Class WindowedWordCount


  • public class WindowedWordCount
    extends java.lang.Object
    An example that counts words in text, and can run over either unbounded or bounded input collections.

    This class, WindowedWordCount, is the last in a series of four successively more detailed 'word count' examples. First take a look at MinimalWordCount, WordCount, and DebuggingWordCount.

    Basic concepts, also in the MinimalWordCount, WordCount, and DebuggingWordCount examples: Reading text files; counting a PCollection; writing to GCS; executing a Pipeline both locally and using a selected runner; defining DoFns; user-defined PTransforms; defining PipelineOptions.

    New Concepts:

       1. Unbounded and bounded pipeline input modes
       2. Adding timestamps to data
       3. Windowing
       4. Re-using PTransforms over windowed PCollections
       5. Accessing the window of an element
       6. Writing data to per-window text files
     

    By default, the examples will run with the DirectRunner.

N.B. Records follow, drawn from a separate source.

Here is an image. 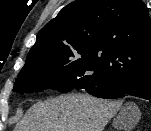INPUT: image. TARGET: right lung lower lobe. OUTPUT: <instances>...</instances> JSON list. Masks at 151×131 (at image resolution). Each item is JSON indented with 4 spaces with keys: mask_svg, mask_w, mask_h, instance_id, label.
<instances>
[{
    "mask_svg": "<svg viewBox=\"0 0 151 131\" xmlns=\"http://www.w3.org/2000/svg\"><path fill=\"white\" fill-rule=\"evenodd\" d=\"M75 89L86 90L89 94L104 99H118L132 95L151 102V77L139 80L79 79Z\"/></svg>",
    "mask_w": 151,
    "mask_h": 131,
    "instance_id": "obj_1",
    "label": "right lung lower lobe"
}]
</instances>
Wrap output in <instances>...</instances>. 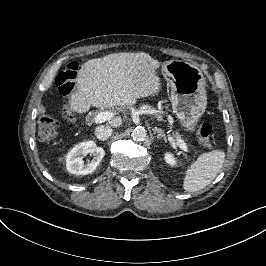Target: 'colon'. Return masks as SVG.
Here are the masks:
<instances>
[{"instance_id":"1","label":"colon","mask_w":266,"mask_h":266,"mask_svg":"<svg viewBox=\"0 0 266 266\" xmlns=\"http://www.w3.org/2000/svg\"><path fill=\"white\" fill-rule=\"evenodd\" d=\"M78 70L77 62H70L57 78V86L62 94H69L75 86V78ZM39 136L42 140H50L56 133L57 120L48 114H44L38 120ZM197 133L201 143L210 147L212 127L210 124L201 122L197 125Z\"/></svg>"}]
</instances>
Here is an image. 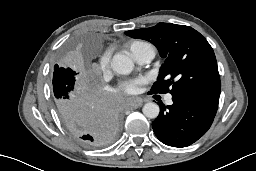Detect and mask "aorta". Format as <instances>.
Here are the masks:
<instances>
[{"label":"aorta","instance_id":"762f6f07","mask_svg":"<svg viewBox=\"0 0 256 171\" xmlns=\"http://www.w3.org/2000/svg\"><path fill=\"white\" fill-rule=\"evenodd\" d=\"M111 67L116 73L126 75L132 72L134 63L127 55L116 53L111 60ZM142 111L147 118L154 119L159 115L160 108L156 103L148 102Z\"/></svg>","mask_w":256,"mask_h":171}]
</instances>
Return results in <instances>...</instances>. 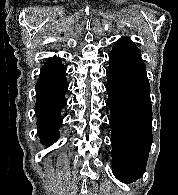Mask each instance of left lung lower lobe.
I'll return each instance as SVG.
<instances>
[{"instance_id":"1","label":"left lung lower lobe","mask_w":178,"mask_h":195,"mask_svg":"<svg viewBox=\"0 0 178 195\" xmlns=\"http://www.w3.org/2000/svg\"><path fill=\"white\" fill-rule=\"evenodd\" d=\"M106 90L113 173L130 183L145 172L152 143L150 85L142 59L111 51Z\"/></svg>"}]
</instances>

To change the runner, specify:

    
     --runner=YOUR_SELECTED_RUNNER
     
    See examples/java/README.md for instructions about how to configure different runners.

    To execute this pipeline locally, specify a local output file (if using the DirectRunner) or output prefix on a supported distributed file system.

    
     --output=[YOUR_LOCAL_FILE | YOUR_OUTPUT_PREFIX]
     

    The input file defaults to a public data set containing the text of King Lear, by William Shakespeare. You can override it and choose your own input with --inputFile.

    By default, the pipeline will do fixed windowing, on 10-minute windows. You can change this interval by setting the --windowSize parameter, e.g. --windowSize=15 for 15-minute windows.

    The example will try to cancel the pipeline on the signal to terminate the process (CTRL-C).

    • Constructor Detail

      • WindowedWordCount

        public WindowedWordCount()
    • Method Detail

      • main

        public static void main​(java.lang.String[] args)
                         throws java.io.IOException
        Throws:
        java.io.IOException